# Pacers owner eyes Reggie Miller to run team



## Basel (Mar 31, 2005)

> Indiana Pacers owner Herb Simon has heeded Larry Bird’s private and public proclamations that Bird is working his final year as the team’s president, that his staying through the lockout had been a favor to his boss. As Simon investigates possible succession plans, there’s one candidate emerging over everyone else: Pacers legend Reggie Miller.
> 
> Simon has been canvassing people he respects – including his longtime former general manager Donnie Walsh – for opinions about how they believe Miller would do with the transition from television to management. Several people with longstanding ties to Miller and the Pacers are pushing Miller to pursue the job, and as one tells Yahoo! Sports: “He’s going to look hard at this, if it’s presented in the right way.”
> 
> ...


http://sports.yahoo.com/nba/news;_ylt=AibMo8SRlVUr0onTjlhNqIK8vLYF?slug=aw-wojnarowski_pacers_reggie_miller_081811


----------



## Marcus13 (Jul 17, 2002)

he'd jeapordize being an iconic Indiana figure?

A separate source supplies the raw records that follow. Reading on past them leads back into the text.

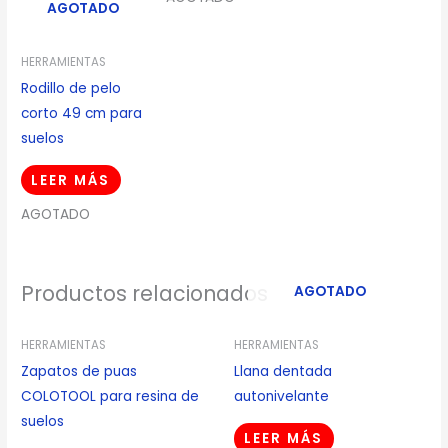
AGOTADO
HERRAMIENTAS
Rodillo de pelo
corto 49 cm para
suelos
LEER MÁS
AGOTADO
Productos relacionados
AGOTADO
HERRAMIENTAS
HERRAMIENTAS
Zapatos de puas
Llana dentada
COLOTOOL para resina de
autonivelante
suelos
LEER MÁS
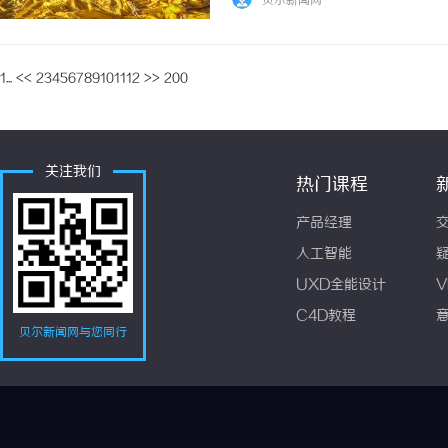
贝尔新闻网
1...
<<
2
3
4
5
6
7
8
9
10
11
12
>>
200
关注我们
热门课程
产品经理
人工智能
UXD全能设计
V
C4D教程
贝尔新闻网与您同行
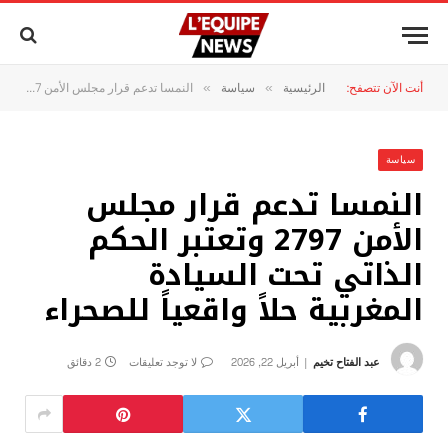
أنت الآن تتصفح:
الرئيسية
سياسة
النمسا تدعم قرار مجلس الأمن 2797 وتعتبر الحكم الذاتي تحت السيادة المغربية حلاً واقعياً للصحراء
»
»
سياسة
النمسا تدعم قرار مجلس
الأمن 2797 وتعتبر الحكم
الذاتي تحت السيادة
المغربية حلاً واقعياً للصحراء
عبد الفتاح تخيم
أبريل 22, 2026
لا توجد تعليقات
2 دقائق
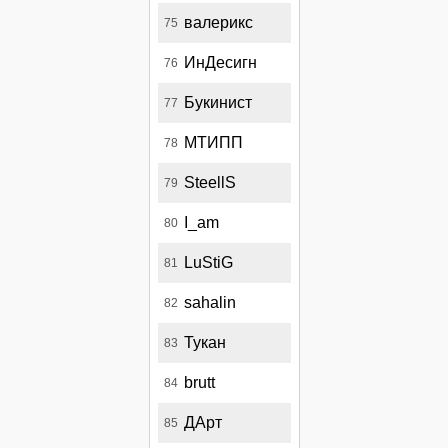
валерикс
75
ИнДесигн
76
Букинист
77
МТИПП
78
SteellS
79
I_am
80
LuStiG
81
sahalin
82
Тукан
83
brutt
84
ДАрт
85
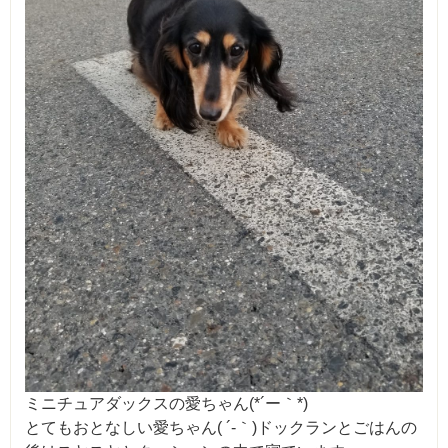
ミニチュアダックスの愛ちゃん(*´ー｀*)
とてもおとなしい愛ちゃん( ´-｀)ドックランとごはんの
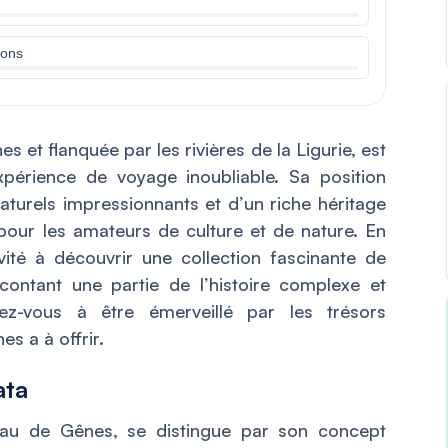
ions
 et flanquée par les rivières de la Ligurie, est
périence de voyage inoubliable. Sa position
turels impressionnants et d’un riche héritage
ié pour les amateurs de culture et de nature. En
nvité à découvrir une collection fascinante de
ontant une partie de l’histoire complexe et
ez-vous à être émerveillé par les trésors
es a à offrir.
ata
yau de Gênes, se distingue par son concept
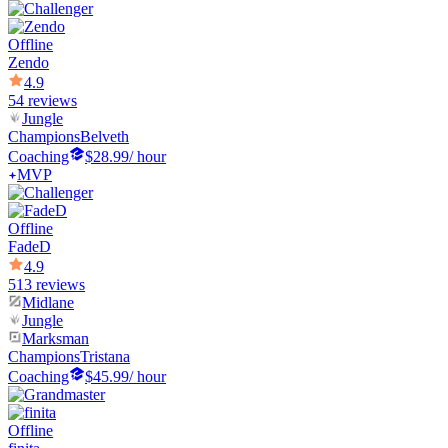
Offline
Zendo
4.9
54 reviews
Jungle
Champions
Belveth
Coaching
$28.99
/ hour
MVP
Offline
FadeD
4.9
513 reviews
Midlane
Jungle
Marksman
Champions
Tristana
Coaching
$45.99
/ hour
Offline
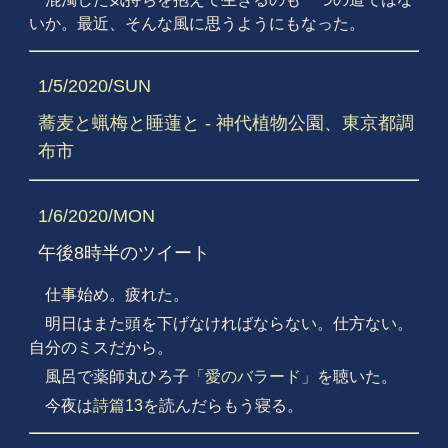
いか。最近、そんな風に思うようにもなった。
1/5/2020/SUN
蕎麦と蝋梅と睡蓮と - 神代植物公園、東京都調
布市
1/6/2020/MON
午後8時半のツイート
仕事始め。疲れた。
明日はまた頭を下げなければならない。仕方ない。
自分のミスだから。
風呂で薬師丸ひろ子
「愛のバラード」
を聴いた。
今夜は
詩篇13
を読んだらもう寝る。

I don't believe that at all. It's not like the Pacers failing for some seasons under Reggie instead of someone random is going to break the hearts of Hoosiers across the state


----------



## Knick Killer (Jul 16, 2006)

Marcus13 said:


> he'd jeapordize being an iconic Indiana figure? I don't believe that at all. It's not like the Pacers failing for some seasons under Reggie instead of someone random is going to break the hearts of Hoosiers across the state


Yeah I totally agree. Reggie will forever be considered a basketball god in Indiana.


----------



## Gonzo (Oct 14, 2004)

Not really sure if Reggie would do all that well, but he would definitely get people watching the Pacers again. I don't think it's a bad idea.


----------



## R-Star (Jun 13, 2002)

I'd be all for it. I've always wanted Reg back with the team in some fashion. What better spot then having him run the team.


----------



## Bogg (May 4, 2009)

I don't like this at all. I enjoy Reggie as an analyst.


----------



## Dre (Jun 20, 2003)

He's a terrible analyst which would make me question his judgement.


----------



## Diable (Apr 26, 2005)

He should do this and hire his sister to be his assistant...Please Lord.


----------